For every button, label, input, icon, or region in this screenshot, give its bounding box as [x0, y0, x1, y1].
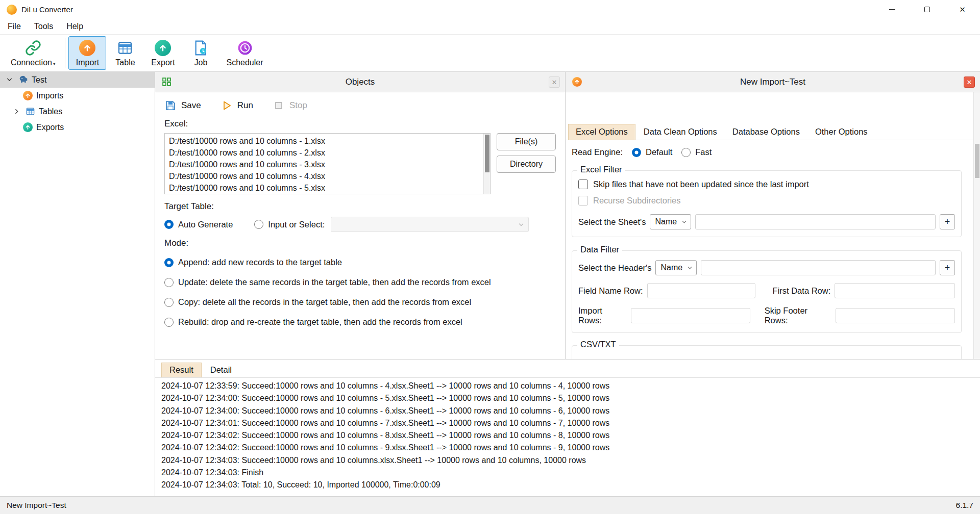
tree-item-test[interactable]: Test: [0, 72, 155, 88]
auto-generate-option[interactable]: Auto Generate: [164, 220, 233, 229]
excel-file-area: D:/test/10000 rows and 10 columns - 1.xl…: [164, 133, 556, 194]
window-title: DiLu Converter: [21, 5, 73, 14]
header-name-input[interactable]: [701, 260, 936, 275]
import-icon: [79, 39, 96, 57]
directory-button[interactable]: Directory: [497, 156, 556, 173]
file-list-scrollbar-thumb[interactable]: [485, 135, 489, 172]
toolbar-table-button[interactable]: Table: [106, 36, 144, 70]
import-close-button[interactable]: ✕: [964, 76, 975, 88]
run-button[interactable]: Run: [220, 99, 253, 112]
fast-label: Fast: [695, 147, 712, 157]
select-sheet-row: Select the Sheet's Name +: [578, 214, 955, 229]
tree-item-imports[interactable]: Imports: [0, 88, 155, 104]
minimize-button[interactable]: [874, 0, 910, 19]
stop-button[interactable]: Stop: [273, 99, 307, 112]
toolbar-import-button[interactable]: Import: [68, 36, 106, 70]
import-panel-scrollbar[interactable]: [973, 92, 980, 359]
minimize-icon: [889, 9, 895, 10]
target-table-select[interactable]: [331, 217, 529, 232]
tab-database-options[interactable]: Database Options: [725, 124, 807, 140]
skip-files-option[interactable]: Skip files that have not been updated si…: [578, 179, 955, 189]
read-engine-default-option[interactable]: Default: [632, 147, 672, 157]
file-list-item[interactable]: D:/test/10000 rows and 10 columns - 2.xl…: [169, 147, 482, 159]
menu-file[interactable]: File: [1, 19, 28, 35]
status-version: 6.1.7: [956, 501, 973, 510]
chevron-right-icon[interactable]: [11, 107, 21, 117]
close-button[interactable]: ✕: [945, 0, 980, 19]
menu-help[interactable]: Help: [60, 19, 90, 35]
chevron-down-icon[interactable]: [4, 75, 14, 85]
excel-filter-title: Excel Filter: [577, 165, 625, 174]
sheet-match-value: Name: [655, 217, 677, 226]
chevron-down-icon: [518, 222, 524, 228]
file-list-item[interactable]: D:/test/10000 rows and 10 columns - 3.xl…: [169, 159, 482, 170]
log-line: 2024-10-07 12:34:01: Succeed:10000 rows …: [161, 417, 974, 429]
tree-item-label: Exports: [36, 123, 64, 132]
read-engine-fast-option[interactable]: Fast: [681, 147, 712, 157]
titlebar: DiLu Converter ✕: [0, 0, 980, 19]
recurse-subdirectories-checkbox: [578, 196, 588, 205]
toolbar-scheduler-label: Scheduler: [226, 58, 263, 67]
add-header-filter-button[interactable]: +: [940, 260, 955, 275]
plus-icon: +: [945, 217, 950, 227]
log-line: 2024-10-07 12:34:00: Succeed:10000 rows …: [161, 392, 974, 404]
file-list-item[interactable]: D:/test/10000 rows and 10 columns - 5.xl…: [169, 182, 482, 194]
row-numbers-row-2: Import Rows: Skip Footer Rows:: [578, 306, 955, 325]
menu-tools[interactable]: Tools: [28, 19, 60, 35]
excel-filter-group: Excel Filter Skip files that have not be…: [572, 170, 962, 237]
tab-data-clean-options[interactable]: Data Clean Options: [636, 124, 724, 140]
plus-icon: +: [945, 263, 950, 273]
mode-options: Append: add new records to the target ta…: [164, 252, 556, 332]
input-or-select-option[interactable]: Input or Select:: [254, 220, 325, 229]
excel-file-list[interactable]: D:/test/10000 rows and 10 columns - 1.xl…: [164, 133, 491, 194]
add-sheet-filter-button[interactable]: +: [940, 214, 955, 229]
field-name-row-input[interactable]: [647, 283, 755, 298]
file-list-scrollbar[interactable]: [483, 134, 490, 194]
mode-option-append[interactable]: Append: add new records to the target ta…: [164, 252, 556, 272]
tab-other-options[interactable]: Other Options: [808, 124, 875, 140]
toolbar-connection-button[interactable]: Connection▾: [4, 36, 62, 70]
toolbar-table-label: Table: [115, 58, 135, 67]
mode-option-update[interactable]: Update: delete the same records in the t…: [164, 272, 556, 292]
close-icon: ✕: [552, 79, 557, 86]
file-list-item[interactable]: D:/test/10000 rows and 10 columns - 4.xl…: [169, 170, 482, 182]
objects-grid-icon: [161, 77, 172, 87]
header-match-select[interactable]: Name: [655, 260, 697, 275]
target-table-row: Auto Generate Input or Select:: [164, 217, 556, 232]
skip-files-label: Skip files that have not been updated si…: [593, 179, 809, 189]
import-panel-header: New Import~Test ✕: [566, 72, 980, 92]
default-radio: [632, 148, 641, 157]
first-data-row-label: First Data Row:: [773, 286, 831, 296]
import-rows-label: Import Rows:: [578, 306, 627, 325]
first-data-row-input[interactable]: [835, 283, 955, 298]
sheet-name-input[interactable]: [695, 214, 936, 229]
mode-option-copy[interactable]: Copy: delete all the records in the targ…: [164, 292, 556, 312]
toolbar-export-button[interactable]: Export: [144, 36, 182, 70]
mode-option-rebuild[interactable]: Rebuild: drop and re-create the target t…: [164, 312, 556, 332]
objects-close-button[interactable]: ✕: [549, 76, 560, 88]
data-filter-group: Data Filter Select the Header's Name + F…: [572, 250, 962, 333]
recurse-subdirectories-option[interactable]: Recurse Subdirectories: [578, 196, 955, 205]
skip-footer-rows-label: Skip Footer Rows:: [765, 306, 831, 325]
maximize-button[interactable]: [910, 0, 945, 19]
tree-item-exports[interactable]: Exports: [0, 119, 155, 135]
toolbar-job-button[interactable]: Job: [182, 36, 219, 70]
tab-excel-options[interactable]: Excel Options: [568, 124, 635, 140]
maximize-icon: [924, 7, 930, 12]
result-tabs: Result Detail: [155, 363, 980, 378]
sheet-match-select[interactable]: Name: [650, 214, 691, 229]
select-header-row: Select the Header's Name +: [578, 260, 955, 275]
import-panel-scrollbar-thumb[interactable]: [975, 144, 979, 178]
tab-detail[interactable]: Detail: [203, 363, 239, 377]
toolbar-scheduler-button[interactable]: Scheduler: [219, 36, 270, 70]
tree-item-tables[interactable]: Tables: [0, 104, 155, 119]
file-list-item[interactable]: D:/test/10000 rows and 10 columns - 1.xl…: [169, 135, 482, 147]
save-button[interactable]: Save: [164, 99, 201, 112]
tab-result[interactable]: Result: [161, 363, 202, 377]
skip-files-checkbox: [578, 179, 588, 189]
files-button[interactable]: File(s): [497, 133, 556, 150]
log-line: 2024-10-07 12:34:00: Succeed:10000 rows …: [161, 405, 974, 417]
input-or-select-label: Input or Select:: [268, 220, 325, 229]
skip-footer-rows-input[interactable]: [836, 308, 955, 323]
import-rows-input[interactable]: [631, 308, 750, 323]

------------------------------------------------

Try it:
Whichever lines of the data include the word "Generate", pull them out.

Output of the exercise:
auto-generate-option[interactable]: Auto Generate: [164, 220, 233, 229]
target-table-row: Auto Generate Input or Select:: [164, 217, 556, 232]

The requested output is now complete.